(Records from a data collection)
======
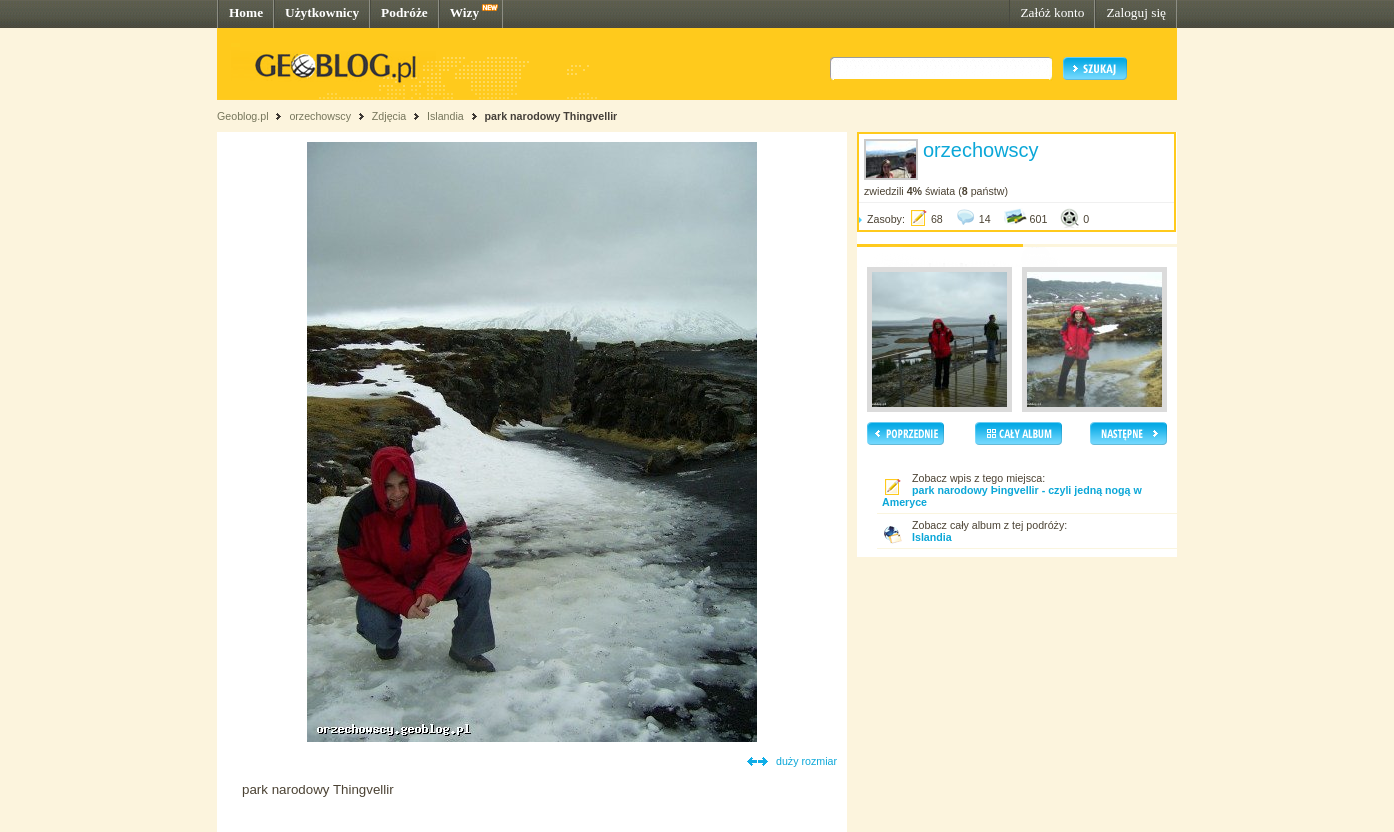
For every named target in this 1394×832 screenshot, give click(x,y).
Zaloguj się (1136, 12)
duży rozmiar (806, 761)
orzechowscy (320, 116)
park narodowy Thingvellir (551, 116)
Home (246, 12)
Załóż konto (1052, 12)
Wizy (464, 12)
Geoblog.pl (243, 116)
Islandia (445, 116)
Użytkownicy (322, 12)
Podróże (404, 12)
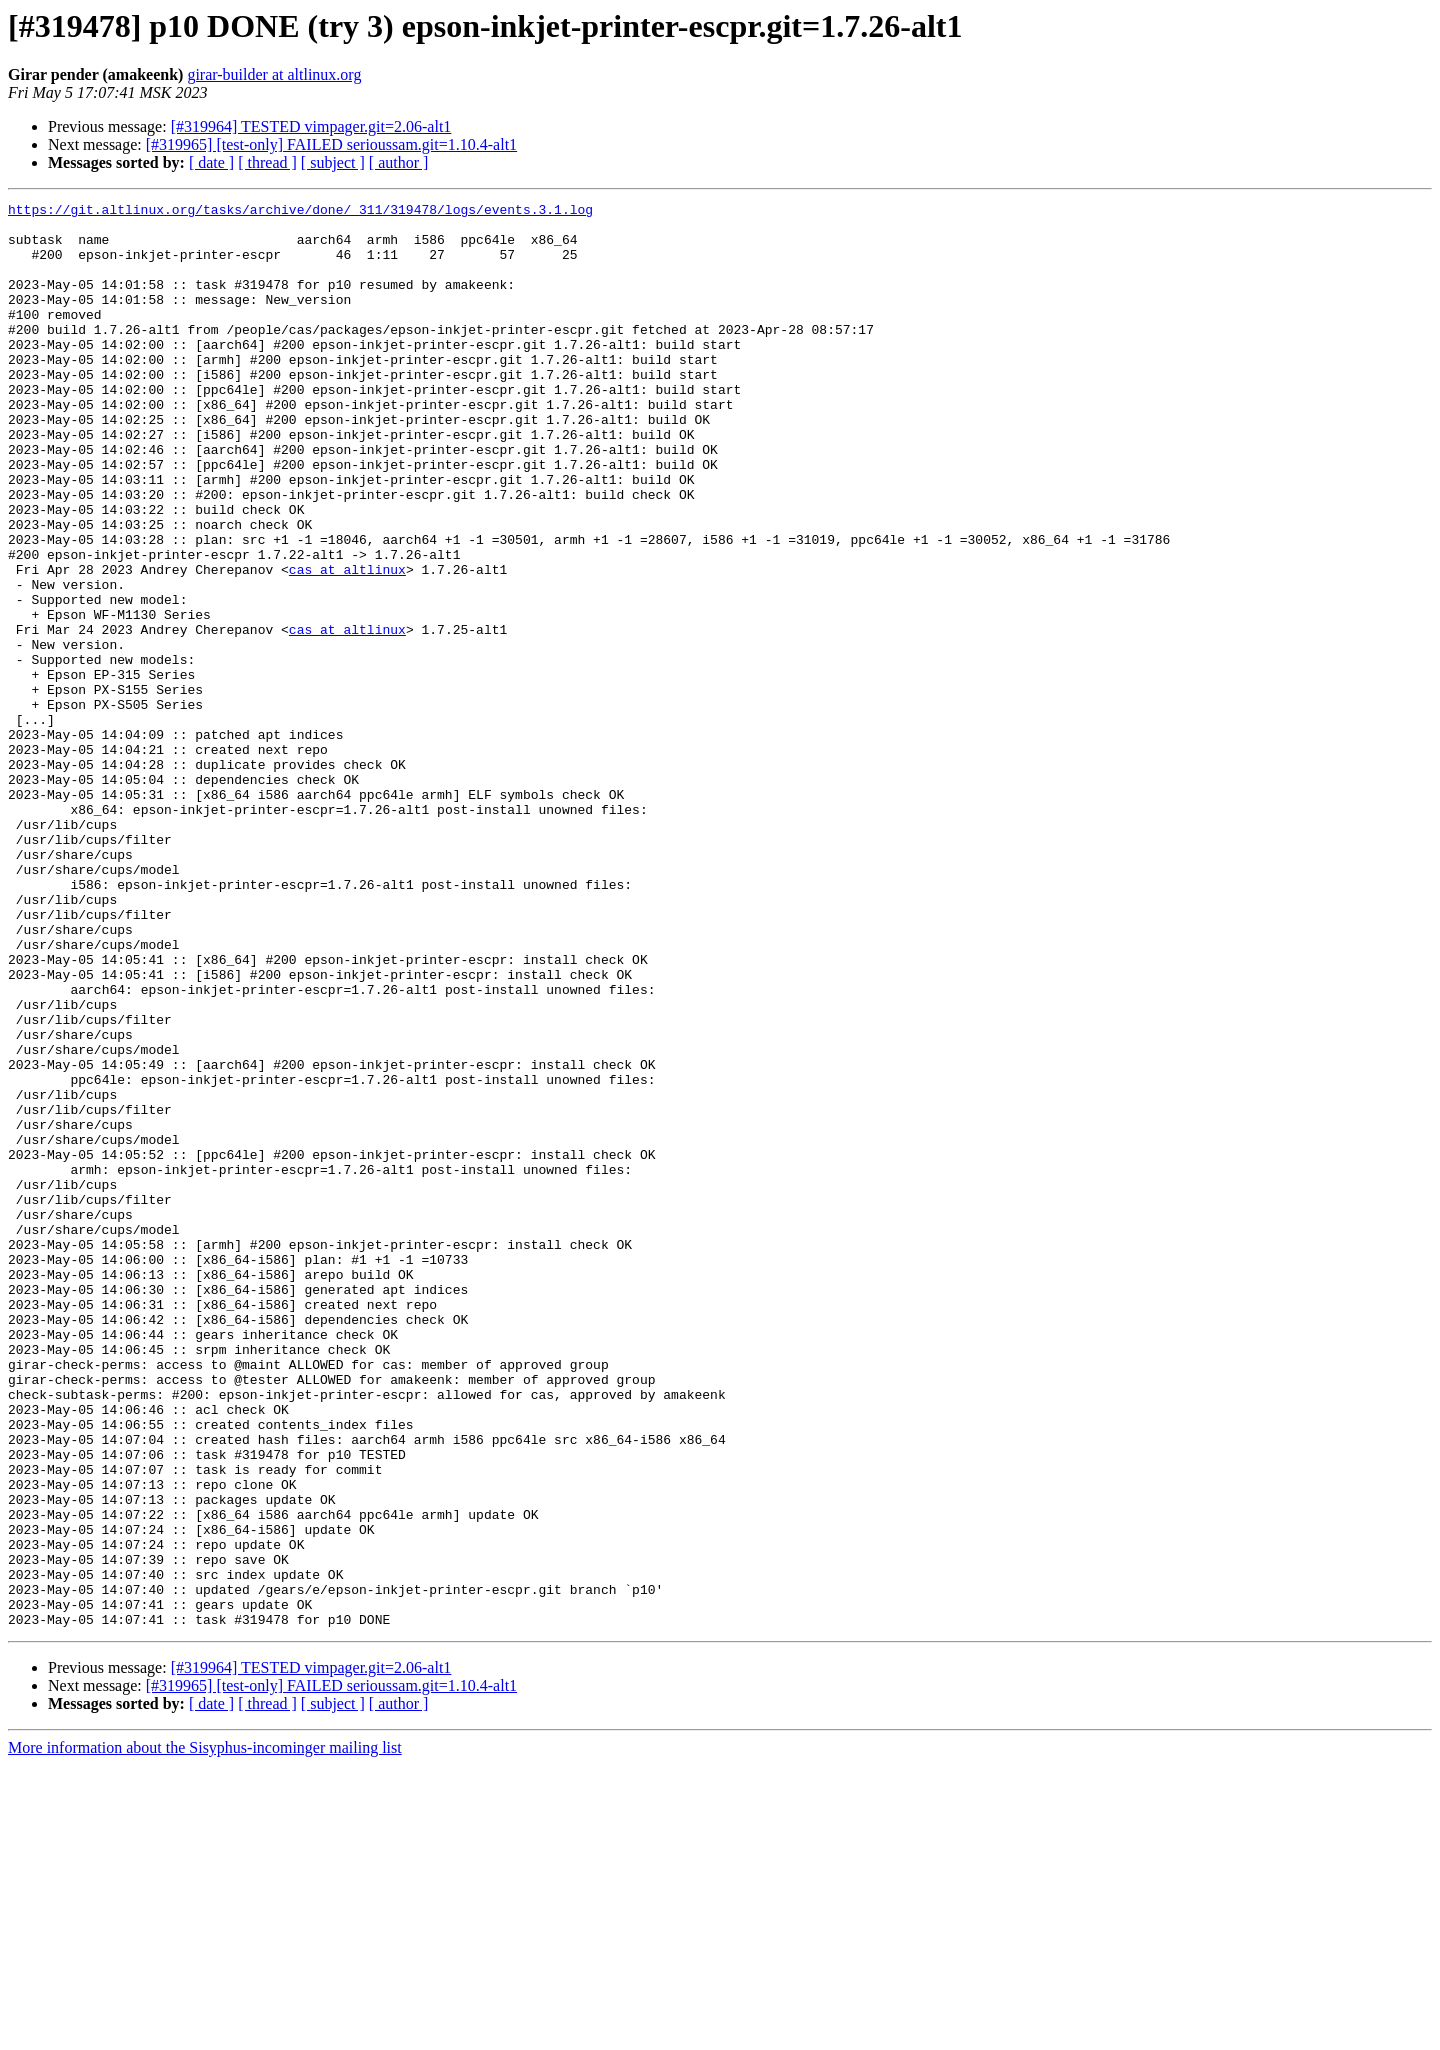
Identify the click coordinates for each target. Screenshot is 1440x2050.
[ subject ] (333, 162)
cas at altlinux (347, 644)
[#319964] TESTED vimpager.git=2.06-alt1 (311, 126)
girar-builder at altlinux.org (274, 74)
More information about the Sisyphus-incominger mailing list (205, 2032)
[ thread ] (267, 162)
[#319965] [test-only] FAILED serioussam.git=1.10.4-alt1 (331, 144)
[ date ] (211, 162)
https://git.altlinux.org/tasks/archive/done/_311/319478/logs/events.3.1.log (300, 212)
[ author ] (399, 162)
======
Output the records above exactly, leaving out pictures.

For every named target in this 1394×832 screenshot, give click(x,y).
Zaloguj się (1136, 12)
duży rozmiar (806, 761)
orzechowscy (320, 116)
park narodowy Thingvellir (551, 116)
Home (246, 12)
Załóż konto (1052, 12)
Wizy (464, 12)
Geoblog.pl (243, 116)
Islandia (445, 116)
Użytkownicy (322, 12)
Podróże (404, 12)
Identify the click coordinates for each target. Screenshot is 1440x2050.
[ subject ] (333, 162)
cas at altlinux (347, 644)
[#319964] TESTED vimpager.git=2.06-alt1 (311, 126)
girar-builder at altlinux.org (274, 74)
More information about the Sisyphus-incominger mailing list (205, 2032)
[ thread ] (267, 162)
[#319965] [test-only] FAILED serioussam.git=1.10.4-alt1 (331, 144)
[ date ] (211, 162)
https://git.altlinux.org/tasks/archive/done/_311/319478/logs/events.3.1.log (300, 212)
[ author ] (399, 162)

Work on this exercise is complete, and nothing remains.